USGC webinars tackle DDGS nutrition, quality and storage

By U.S. Grains Council | August 06, 2020

Two technical webinars in July expanded the U.S. Grains Council’s engagement and future export opportunities for U.S. distillers dried grains with solubes (DDGS) to Southeast Asia.

Southeast Asia is a trader’s market thanks to expansive geography and a mix of multinationals and local participants, all competing to supply growing markets. Thanks to extensive technical education and trade servicing by USGC staff, U.S. DDGS is expanding its footprint in countries throughout the region. Vietnam, Indonesia, Thailand and New Zealand all rank in the top 10 buyers for the co-product. Other markets like the Philippines and Malaysia are also increasing interest and purchases of U.S. DDGS and other corn co-products.

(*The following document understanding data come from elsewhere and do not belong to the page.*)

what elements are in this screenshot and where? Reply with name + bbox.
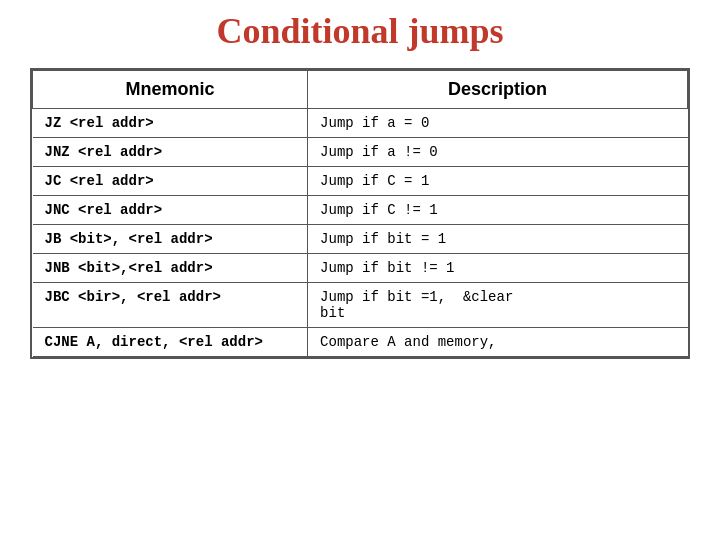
cell-mnemonic: JBC <bir>, <rel addr> [33, 283, 308, 328]
cell-description: Jump if C != 1 [308, 196, 688, 225]
cell-description: Jump if bit = 1 [308, 225, 688, 254]
cell-description: Jump if a = 0 [308, 109, 688, 138]
jumps-table: Mnemonic Description JZ <rel addr>Jump i… [32, 70, 688, 357]
table-row: JNZ <rel addr>Jump if a != 0 [33, 138, 688, 167]
cell-mnemonic: JNZ <rel addr> [33, 138, 308, 167]
table-row: JBC <bir>, <rel addr>Jump if bit =1, &cl… [33, 283, 688, 328]
cell-mnemonic: JNB <bit>,<rel addr> [33, 254, 308, 283]
page-container: Conditional jumps Mnemonic Description J… [0, 0, 720, 540]
page-title: Conditional jumps [216, 10, 503, 52]
table-row: JZ <rel addr>Jump if a = 0 [33, 109, 688, 138]
cell-description: Jump if C = 1 [308, 167, 688, 196]
header-mnemonic: Mnemonic [33, 71, 308, 109]
cell-mnemonic: JZ <rel addr> [33, 109, 308, 138]
table-row: CJNE A, direct, <rel addr>Compare A and … [33, 328, 688, 357]
cell-description: Compare A and memory, [308, 328, 688, 357]
cell-description: Jump if a != 0 [308, 138, 688, 167]
cell-mnemonic: CJNE A, direct, <rel addr> [33, 328, 308, 357]
table-row: JB <bit>, <rel addr>Jump if bit = 1 [33, 225, 688, 254]
main-table-wrapper: Mnemonic Description JZ <rel addr>Jump i… [30, 68, 690, 359]
header-description: Description [308, 71, 688, 109]
cell-description: Jump if bit != 1 [308, 254, 688, 283]
table-row: JC <rel addr>Jump if C = 1 [33, 167, 688, 196]
table-body: JZ <rel addr>Jump if a = 0JNZ <rel addr>… [33, 109, 688, 357]
table-row: JNB <bit>,<rel addr>Jump if bit != 1 [33, 254, 688, 283]
table-row: JNC <rel addr>Jump if C != 1 [33, 196, 688, 225]
table-header-row: Mnemonic Description [33, 71, 688, 109]
cell-mnemonic: JC <rel addr> [33, 167, 308, 196]
cell-mnemonic: JB <bit>, <rel addr> [33, 225, 308, 254]
cell-description: Jump if bit =1, &clear bit [308, 283, 688, 328]
cell-mnemonic: JNC <rel addr> [33, 196, 308, 225]
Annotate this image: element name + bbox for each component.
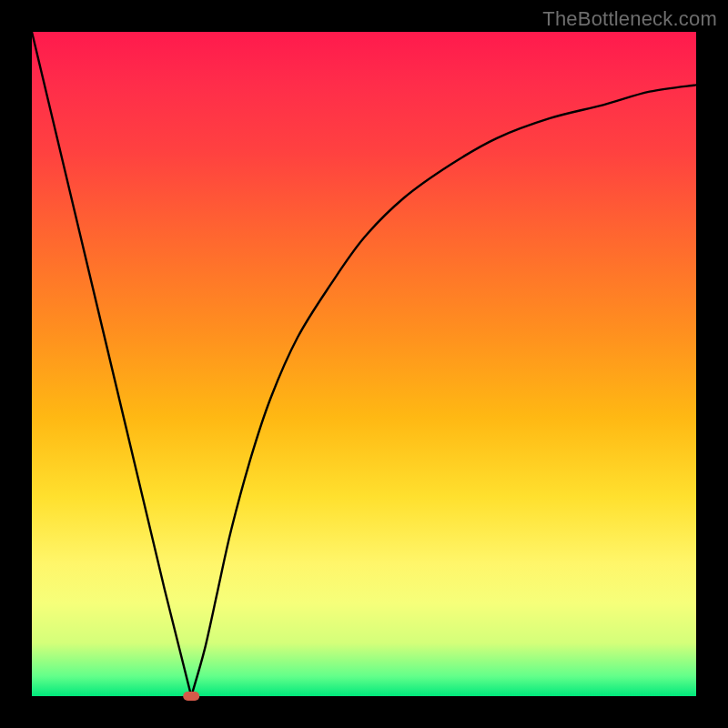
plot-area bbox=[32, 32, 696, 696]
watermark-text: TheBottleneck.com bbox=[542, 7, 717, 31]
chart-frame: TheBottleneck.com bbox=[0, 0, 728, 728]
curve-line bbox=[32, 32, 696, 696]
minimum-marker bbox=[183, 692, 199, 701]
bottleneck-curve bbox=[32, 32, 696, 696]
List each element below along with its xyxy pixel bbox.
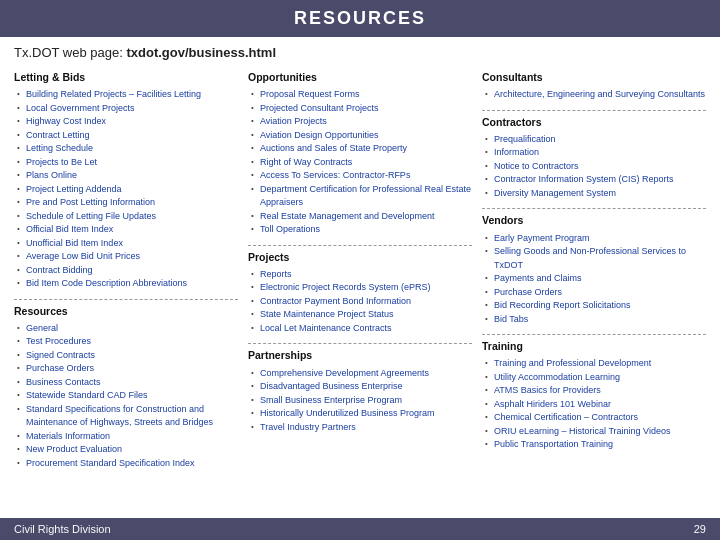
list-item: Proposal Request Forms	[250, 88, 472, 102]
section-projects: Projects Reports Electronic Project Reco…	[248, 250, 472, 336]
list-item: Early Payment Program	[484, 232, 706, 246]
section-resources: Resources General Test Procedures Signed…	[14, 304, 238, 471]
list-item: Auctions and Sales of State Property	[250, 142, 472, 156]
subtitle-link: txdot.gov/business.html	[126, 45, 276, 60]
section-partnerships-title: Partnerships	[248, 348, 472, 363]
section-vendors-list: Early Payment Program Selling Goods and …	[482, 232, 706, 327]
list-item: New Product Evaluation	[16, 443, 238, 457]
list-item: State Maintenance Project Status	[250, 308, 472, 322]
section-opportunities-list: Proposal Request Forms Projected Consult…	[248, 88, 472, 237]
subtitle-bar: Tx.DOT web page: txdot.gov/business.html	[0, 37, 720, 66]
section-training-title: Training	[482, 339, 706, 354]
section-training-list: Training and Professional Development Ut…	[482, 357, 706, 452]
section-partnerships-list: Comprehensive Development Agreements Dis…	[248, 367, 472, 435]
list-item: ORIU eLearning – Historical Training Vid…	[484, 425, 706, 439]
list-item: Right of Way Contracts	[250, 156, 472, 170]
list-item: Comprehensive Development Agreements	[250, 367, 472, 381]
list-item: Schedule of Letting File Updates	[16, 210, 238, 224]
list-item: Official Bid Item Index	[16, 223, 238, 237]
list-item: Bid Recording Report Solicitations	[484, 299, 706, 313]
section-vendors-title: Vendors	[482, 213, 706, 228]
list-item: Chemical Certification – Contractors	[484, 411, 706, 425]
list-item: Bid Item Code Description Abbreviations	[16, 277, 238, 291]
list-item: Access To Services: Contractor-RFPs	[250, 169, 472, 183]
list-item: Aviation Projects	[250, 115, 472, 129]
list-item: Average Low Bid Unit Prices	[16, 250, 238, 264]
column-3: Consultants Architecture, Engineering an…	[482, 70, 706, 502]
section-resources-list: General Test Procedures Signed Contracts…	[14, 322, 238, 471]
section-consultants-title: Consultants	[482, 70, 706, 85]
list-item: Travel Industry Partners	[250, 421, 472, 435]
list-item: Architecture, Engineering and Surveying …	[484, 88, 706, 102]
list-item: Selling Goods and Non-Professional Servi…	[484, 245, 706, 272]
list-item: Local Government Projects	[16, 102, 238, 116]
list-item: Contract Bidding	[16, 264, 238, 278]
divider	[482, 334, 706, 335]
divider	[248, 343, 472, 344]
header-title: RESOURCES	[294, 8, 426, 28]
footer-left: Civil Rights Division	[14, 523, 111, 535]
section-training: Training Training and Professional Devel…	[482, 339, 706, 452]
list-item: Projected Consultant Projects	[250, 102, 472, 116]
list-item: Procurement Standard Specification Index	[16, 457, 238, 471]
list-item: Contract Letting	[16, 129, 238, 143]
section-vendors: Vendors Early Payment Program Selling Go…	[482, 213, 706, 326]
subtitle-prefix: Tx.DOT web page:	[14, 45, 126, 60]
list-item: Toll Operations	[250, 223, 472, 237]
section-consultants-list: Architecture, Engineering and Surveying …	[482, 88, 706, 102]
list-item: Asphalt Hiriders 101 Webinar	[484, 398, 706, 412]
section-opportunities: Opportunities Proposal Request Forms Pro…	[248, 70, 472, 237]
footer-page-number: 29	[694, 523, 706, 535]
list-item: Payments and Claims	[484, 272, 706, 286]
list-item: Unofficial Bid Item Index	[16, 237, 238, 251]
list-item: Real Estate Management and Development	[250, 210, 472, 224]
list-item: Business Contacts	[16, 376, 238, 390]
list-item: Project Letting Addenda	[16, 183, 238, 197]
list-item: Reports	[250, 268, 472, 282]
list-item: Disadvantaged Business Enterprise	[250, 380, 472, 394]
list-item: Building Related Projects – Facilities L…	[16, 88, 238, 102]
list-item: Contractor Information System (CIS) Repo…	[484, 173, 706, 187]
main-content: Letting & Bids Building Related Projects…	[0, 66, 720, 506]
section-projects-title: Projects	[248, 250, 472, 265]
section-projects-list: Reports Electronic Project Records Syste…	[248, 268, 472, 336]
list-item: Utility Accommodation Learning	[484, 371, 706, 385]
list-item: Materials Information	[16, 430, 238, 444]
list-item: Aviation Design Opportunities	[250, 129, 472, 143]
list-item: Test Procedures	[16, 335, 238, 349]
list-item: Pre and Post Letting Information	[16, 196, 238, 210]
list-item: Electronic Project Records System (ePRS)	[250, 281, 472, 295]
list-item: Bid Tabs	[484, 313, 706, 327]
list-item: Statewide Standard CAD Files	[16, 389, 238, 403]
list-item: Standard Specifications for Construction…	[16, 403, 238, 430]
column-1: Letting & Bids Building Related Projects…	[14, 70, 238, 502]
list-item: Letting Schedule	[16, 142, 238, 156]
list-item: Small Business Enterprise Program	[250, 394, 472, 408]
section-contractors-title: Contractors	[482, 115, 706, 130]
list-item: Training and Professional Development	[484, 357, 706, 371]
section-resources-title: Resources	[14, 304, 238, 319]
divider	[248, 245, 472, 246]
section-contractors: Contractors Prequalification Information…	[482, 115, 706, 201]
page-footer: Civil Rights Division 29	[0, 518, 720, 540]
list-item: Historically Underutilized Business Prog…	[250, 407, 472, 421]
list-item: Diversity Management System	[484, 187, 706, 201]
list-item: Public Transportation Training	[484, 438, 706, 452]
section-consultants: Consultants Architecture, Engineering an…	[482, 70, 706, 102]
list-item: General	[16, 322, 238, 336]
section-letting-bids-list: Building Related Projects – Facilities L…	[14, 88, 238, 291]
list-item: ATMS Basics for Providers	[484, 384, 706, 398]
section-contractors-list: Prequalification Information Notice to C…	[482, 133, 706, 201]
list-item: Projects to Be Let	[16, 156, 238, 170]
list-item: Department Certification for Professiona…	[250, 183, 472, 210]
list-item: Highway Cost Index	[16, 115, 238, 129]
list-item: Purchase Orders	[16, 362, 238, 376]
section-letting-bids: Letting & Bids Building Related Projects…	[14, 70, 238, 291]
list-item: Notice to Contractors	[484, 160, 706, 174]
column-2: Opportunities Proposal Request Forms Pro…	[248, 70, 472, 502]
divider	[14, 299, 238, 300]
list-item: Prequalification	[484, 133, 706, 147]
list-item: Plans Online	[16, 169, 238, 183]
list-item: Contractor Payment Bond Information	[250, 295, 472, 309]
list-item: Purchase Orders	[484, 286, 706, 300]
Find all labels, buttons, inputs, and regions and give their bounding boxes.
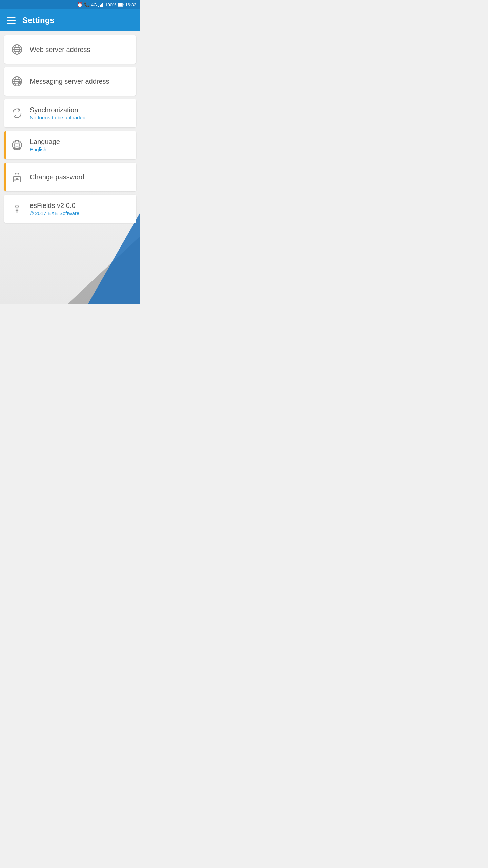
svg-rect-5 <box>123 4 124 6</box>
synchronization-subtitle: No forms to be uploaded <box>30 115 131 120</box>
about-text: esFields v2.0.0 © 2017 EXE Software <box>30 202 131 216</box>
settings-item-messaging-server[interactable]: Messaging server address <box>4 67 136 96</box>
signal-icon <box>98 2 104 7</box>
phone-icon: 📞 <box>84 2 90 7</box>
about-subtitle: © 2017 EXE Software <box>30 210 131 216</box>
about-title: esFields v2.0.0 <box>30 202 131 210</box>
messaging-server-text: Messaging server address <box>30 78 131 85</box>
svg-rect-1 <box>100 5 101 7</box>
network-label: 4G <box>91 2 97 7</box>
battery-label: 100% <box>105 2 116 7</box>
hamburger-menu-button[interactable] <box>7 17 16 24</box>
synchronization-title: Synchronization <box>30 106 131 114</box>
alarm-icon: ⏰ <box>77 2 83 7</box>
sync-icon <box>9 106 24 121</box>
settings-list: Web server address Messaging server addr… <box>0 31 140 227</box>
battery-icon <box>118 3 124 7</box>
svg-rect-18 <box>16 148 18 150</box>
settings-item-synchronization[interactable]: Synchronization No forms to be uploaded <box>4 99 136 127</box>
change-password-title: Change password <box>30 173 131 181</box>
svg-point-17 <box>19 147 21 150</box>
svg-point-16 <box>13 147 15 150</box>
globe-sync-icon-2 <box>9 74 24 89</box>
settings-item-about[interactable]: esFields v2.0.0 © 2017 EXE Software <box>4 195 136 223</box>
globe-sync-icon <box>9 42 24 57</box>
svg-rect-6 <box>118 3 122 6</box>
status-icons: ⏰ 📞 4G 100% 16:32 <box>77 2 136 7</box>
messaging-server-title: Messaging server address <box>30 78 131 85</box>
settings-item-language[interactable]: Language English <box>4 131 136 159</box>
settings-item-web-server[interactable]: Web server address <box>4 35 136 64</box>
web-server-text: Web server address <box>30 46 131 54</box>
language-text: Language English <box>30 138 131 152</box>
page-wrapper: ⏰ 📞 4G 100% 16:32 <box>0 0 140 304</box>
svg-rect-3 <box>102 3 103 7</box>
status-bar: ⏰ 📞 4G 100% 16:32 <box>0 0 140 9</box>
change-password-text: Change password <box>30 173 131 181</box>
lock-icon <box>9 170 24 184</box>
settings-item-change-password[interactable]: Change password <box>4 163 136 191</box>
info-icon <box>9 201 24 216</box>
language-title: Language <box>30 138 131 146</box>
synchronization-text: Synchronization No forms to be uploaded <box>30 106 131 120</box>
web-server-title: Web server address <box>30 46 131 54</box>
svg-rect-2 <box>101 4 102 7</box>
page-title: Settings <box>22 16 55 25</box>
app-header: Settings <box>0 9 140 31</box>
svg-point-22 <box>14 179 16 181</box>
svg-point-26 <box>16 205 18 208</box>
time-label: 16:32 <box>125 2 136 7</box>
svg-rect-0 <box>98 6 99 7</box>
language-icon <box>9 138 24 153</box>
language-subtitle: English <box>30 146 131 152</box>
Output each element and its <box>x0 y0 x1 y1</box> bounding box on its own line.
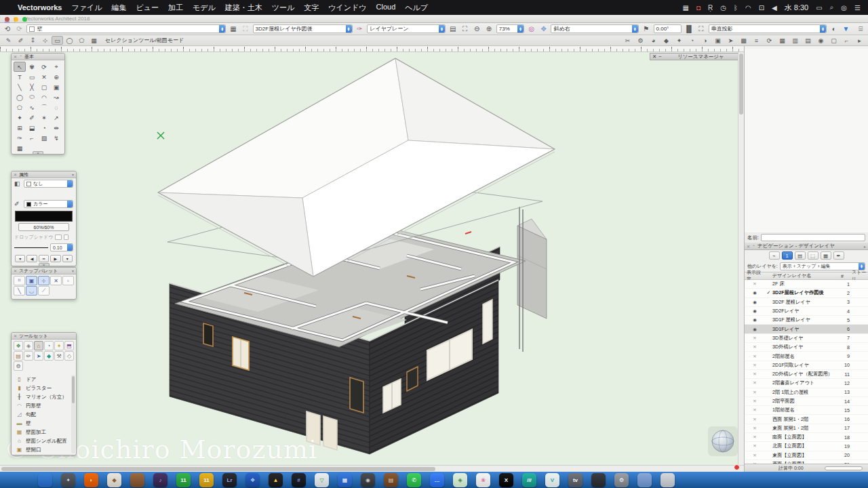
snap-intersection-icon[interactable]: ✕ <box>50 276 62 285</box>
line-weight-dropdown[interactable]: 0.10 <box>50 243 73 251</box>
layer-visibility-toggle[interactable] <box>745 363 765 368</box>
interactive-scale-icon[interactable]: ▦ <box>88 36 100 45</box>
menu-item[interactable]: 加工 <box>168 3 183 13</box>
app-menu[interactable]: Vectorworks <box>18 3 62 12</box>
battery-icon[interactable]: ▭ <box>816 4 822 12</box>
selection-tool-icon[interactable]: ↖ <box>14 62 26 72</box>
line-tool-icon[interactable]: ╲ <box>14 82 26 92</box>
menu-item[interactable]: 編集 <box>111 3 126 13</box>
layer-row[interactable]: 2階書斎レイアウト 12 <box>745 379 868 388</box>
freehand-tool-icon[interactable]: ↝ <box>50 92 62 102</box>
menu-item[interactable]: ヘルプ <box>405 3 428 13</box>
app-grid-icon[interactable]: ▦ <box>682 4 688 12</box>
toolset-scrollbar[interactable] <box>71 375 75 453</box>
render-options-icon[interactable]: ▼ <box>842 25 851 33</box>
class-visibility-icon[interactable]: ⛶ <box>241 25 250 33</box>
category-building-icon[interactable]: ⌂ <box>34 341 43 350</box>
spline-tool-icon[interactable]: ∿ <box>26 102 38 113</box>
dock-prism-app-icon[interactable]: ▲ <box>269 473 283 487</box>
dock-itunes-icon[interactable]: ♪ <box>153 473 167 487</box>
dock-dark-app-icon[interactable] <box>591 473 606 487</box>
layer-visibility-icon[interactable]: ⛶ <box>460 25 470 33</box>
new-document-icon[interactable]: ▢ <box>828 36 840 45</box>
render-history-icon[interactable]: ◔ <box>686 36 698 45</box>
status-scrollbar-thumb[interactable] <box>825 466 863 470</box>
image-tool-icon[interactable]: ▨ <box>38 133 50 143</box>
rotate-plan-icon[interactable]: ⚑ <box>642 25 651 33</box>
camera-view-icon[interactable]: ▣ <box>712 36 724 45</box>
expand-toolbar-icon[interactable]: ▸ <box>854 36 865 45</box>
mullion-tool[interactable]: ╂ マリオン（方立） <box>13 392 71 401</box>
layer-visibility-toggle[interactable] <box>745 317 765 323</box>
close-icon[interactable]: ✕ <box>14 268 17 273</box>
layer-dropdown[interactable]: 3D2F屋根レイヤ作図後▲▼ <box>253 24 353 33</box>
category-3d-icon[interactable]: ◆ <box>44 351 54 361</box>
layer-row[interactable]: 3D1Fレイヤ 6 <box>745 325 868 333</box>
input-source-icon[interactable]: Ṛ <box>708 4 713 12</box>
layer-row[interactable]: 1階部屋名 15 <box>745 406 868 415</box>
layer-table-header[interactable]: 表示設定 デザインレイヤ名 # ストーリ <box>745 272 868 280</box>
blob-tool-icon[interactable]: ✦ <box>14 113 26 123</box>
layer-row[interactable]: 3D2F屋根レイヤ作図後 2 <box>745 289 868 298</box>
siri-icon[interactable]: ◎ <box>841 4 847 12</box>
circle-tool-icon[interactable]: ◯ <box>14 92 26 102</box>
dock-photos-flower-icon[interactable]: ❀ <box>476 473 490 487</box>
column-layer-name[interactable]: デザインレイヤ名 <box>765 272 841 279</box>
delete-tool-icon[interactable]: ✕ <box>38 72 50 82</box>
pen-style-dropdown[interactable]: カラー <box>24 200 73 208</box>
polyline-tool-icon[interactable]: ⌒ <box>38 102 50 113</box>
rounded-rect-tool-icon[interactable]: ▣ <box>50 82 62 92</box>
section-pane-icon[interactable]: ▩ <box>738 36 749 45</box>
layer-visibility-toggle[interactable] <box>745 417 765 422</box>
layer-visibility-toggle[interactable] <box>745 281 765 287</box>
lighting-options-icon[interactable]: ✦ <box>673 36 685 45</box>
class-dropdown[interactable]: 壁▲▼ <box>26 24 226 33</box>
zoom-out-icon[interactable]: ⊖ <box>472 25 481 33</box>
double-line-icon[interactable]: ⁑ <box>27 36 39 45</box>
category-machine-icon[interactable]: ⚒ <box>54 351 64 361</box>
category-annotation-icon[interactable]: ✏ <box>24 351 33 361</box>
snap-object-icon[interactable]: ▣ <box>26 276 37 285</box>
close-icon[interactable]: ✕ <box>14 333 17 338</box>
layer-visibility-toggle[interactable] <box>745 390 765 395</box>
snap-angle-icon[interactable]: ⊹ <box>38 276 50 285</box>
dock-launchpad-icon[interactable]: ✦ <box>61 473 75 487</box>
layer-row[interactable]: 東面【立面図】 20 <box>745 451 868 460</box>
menu-item[interactable]: モデル <box>193 3 216 13</box>
layer-options-icon[interactable]: ▤ <box>448 25 458 33</box>
snap-distance-icon[interactable]: ▫ <box>62 276 74 285</box>
layer-visibility-toggle[interactable] <box>745 300 765 305</box>
wall-symbol-tool[interactable]: ⌂ 壁面シンボル配置 <box>13 436 71 445</box>
layer-row[interactable]: 3D基礎レイヤ 7 <box>745 334 868 343</box>
marker-start-button[interactable]: ◀ <box>26 255 37 262</box>
layer-visibility-toggle[interactable] <box>745 308 765 314</box>
palette-resize-nub[interactable]: ◂▸ <box>39 263 50 266</box>
snap-grid-icon[interactable]: ⌗ <box>14 276 25 285</box>
dock-x-app-icon[interactable]: X <box>499 473 513 487</box>
round-wall-tool[interactable]: ◠ 円形壁 <box>13 401 71 410</box>
marker-end-button[interactable]: ▶ <box>50 255 60 262</box>
opengl-options-icon[interactable]: ◕ <box>648 36 659 45</box>
rotate-3d-icon[interactable]: ⟳ <box>764 36 775 45</box>
renderworks-style-icon[interactable]: ◆ <box>660 36 672 45</box>
vertical-scrollbar-thumb[interactable] <box>739 54 743 115</box>
other-layers-dropdown[interactable]: 表示＋スナップ＋編集▲▼ <box>780 262 865 270</box>
plane-dropdown[interactable]: レイヤプレーン▲▼ <box>367 24 446 33</box>
collapse-icon[interactable]: − <box>658 54 661 60</box>
menu-item[interactable]: ウインドウ <box>328 3 366 13</box>
column-number[interactable]: # <box>841 274 852 279</box>
pen-icon[interactable]: ✐ <box>15 36 26 45</box>
dock-folder-icon[interactable] <box>637 473 652 487</box>
opacity-button[interactable]: 60%/60% <box>18 223 69 231</box>
category-walls-icon[interactable]: ❖ <box>14 341 23 350</box>
split-view-icon[interactable]: ▐▌ <box>684 25 694 33</box>
flyover-tool-icon[interactable]: ➤ <box>725 36 736 45</box>
clock-tool-icon[interactable]: ◔ <box>38 123 50 133</box>
close-icon[interactable]: ✕ <box>14 172 17 177</box>
menu-icon[interactable]: ▸ <box>864 244 866 249</box>
dock-slashes-app-icon[interactable]: /// <box>522 473 536 487</box>
menu-item[interactable]: ビュー <box>136 3 159 13</box>
search-icon[interactable]: ⌕ <box>830 3 834 12</box>
dock-apple-tv-icon[interactable]: tv <box>568 473 583 487</box>
dock-lightroom-icon[interactable]: Lr <box>222 473 237 487</box>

“Southeast Asia is now the destination for one-third of all U.S. DDGS exports,” said Caleb Wurth, USGC assistant director of Southeast Asia. “The region will be one of the strongest performing markets for distiller’s grains this marketing year, despite challenges related to movement restrictions, lack of available containers and new trade agreements signed between major markets and U.S. competitors.”

The DDGS Tech Talk series followed webinars focused on trade policy and challenges and opportunities in the region. The first talk was conducted in partnership with PAFMI (the Philippine Feed Mill Association) with technical staff of PAFMI member companies joining the webinar. PAFMI members represent the largest segment of the Philippine feed industry, making this partnership critical to expanding trade relationships in the country.

“When designing the program, we wanted to address the top constraints to increased DDGS usage in the Philippines,” Wurth said. “Leading examples were storage and handling followed by nutritional value awareness, which became our focus topics for the webinar.”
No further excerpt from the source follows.